Urteil des LG Wiesbaden vom 13.09.2007

LG Wiesbaden: ordre public, öffentliche ordnung, schiedsverfahren, firma, rechtliches gehör, dispositives recht, schiedsspruch, wohnfläche, aufrechnung, verkehrswert

1
2
3
Gericht:
OLG Frankfurt 26.
Zivilsenat
Entscheidungsdatum:
Aktenzeichen:
26 Sch 10/07
Dokumenttyp:
Beschluss
Quelle:
Normen:
§ 1059 Abs 1 Nr 2 ZPO, § 1059
Abs 2 Nr 2 ZPO
(Gerichtliche Aufhebung des Schiedsspruchs: Verletzung
des rechtlichen Gehörs durch das Schiedsgericht als
Aufhebungsgrund)
Tenor
Der von dem Schiedsgericht, bestehend aus dem Vorsitzenden Richter am
Oberlandesgericht … als Obmann und den Rechtsanwälten X und Y als
Schiedsrichter, am 15.12.2006 erlassene Schiedsspruch, durch den die
Antragsgegnerin verurteilt worden ist,
an den Antragsteller Euro 218.203,85 nebst jährlichen Zinsen hieraus in
Höhe von 5 Prozentpunkten über dem Basiszinssatz seit 4. März 2005 zu zahlen,
ist vollstreckbar.
Die Antragsgegnerin hat die Kosten des Verfahrens zu tragen.

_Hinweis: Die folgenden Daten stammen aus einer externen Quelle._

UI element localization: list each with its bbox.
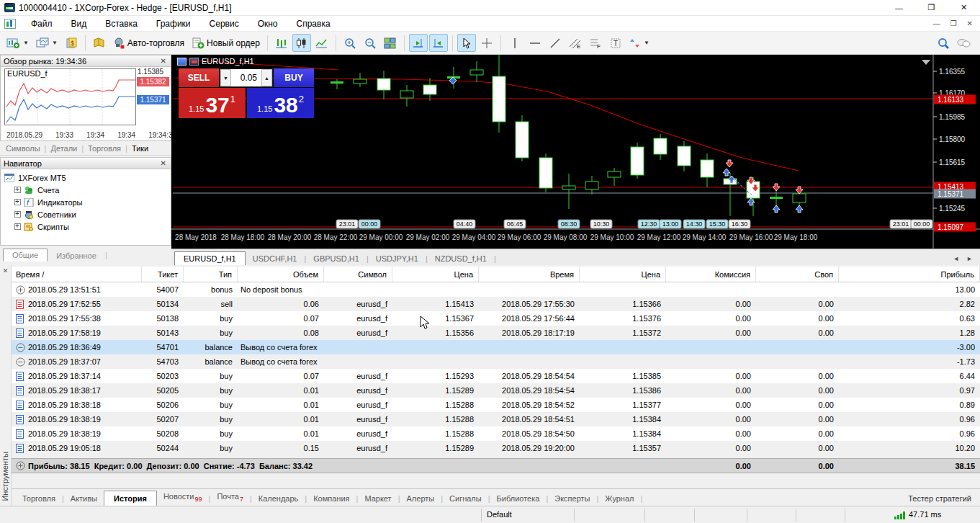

Der Beschluss ist vorläufig vollstreckbar.
Gründe
I.
Die Antragsgegnerin vertreibt Wohnimmobilien, indem sie nach Erwerb eines
Gesamtobjektes Teileigentum schafft, Renovierungsarbeiten durchführt und
anschließend die Eigentumswohnungen veräußert. Alleingesellschafterin der
Antragsgegnerin ist Frau A. Der Antragsteller war seit Herbst 1999 Geschäftsführer
der Antraggegnerin. In seinem Anstellungsvertrag vom 01.10.1999 war in § 15
unter anderem geregelt, dass alle beiderseitigen Ansprüche aus dem
Dienstverhältnis und mit dem Dienstverhältnis in Verbindung stehenden
Ansprüche verfallen, wenn sie nicht innerhalb von zwei Monaten nach Fälligkeit
gegenüber der anderen Vertragspartei schriftlich geltend gemacht worden sind.
Sofern die Gegenseite den Anspruch ablehnt oder sich nicht innerhalb von zwei
Wochen nach der Geltendmachung des Anspruchs erklärt, soll der Anspruch
verfallen, wenn er nicht innerhalb von zwei Monaten nach der Ablehnung oder dem
Fristablauf geltend gemacht wird. Für Streitigkeiten aus dem Vertrag vereinbarten
die Parteien, sich einer freiwilligen Schiedsgerichtsvereinbarung zu unterwerfen.
Für den Verkauf des Objektes B der Antragsgegnerin hatte der Antragsteller im Juli
2002 die Vertriebsgesellschaft C GmbH eingeschaltet, der als Provision ein
Übererlös zustehen sollte, soweit der Kaufpreis 950 Euro pro m² Wohnfläche bzw.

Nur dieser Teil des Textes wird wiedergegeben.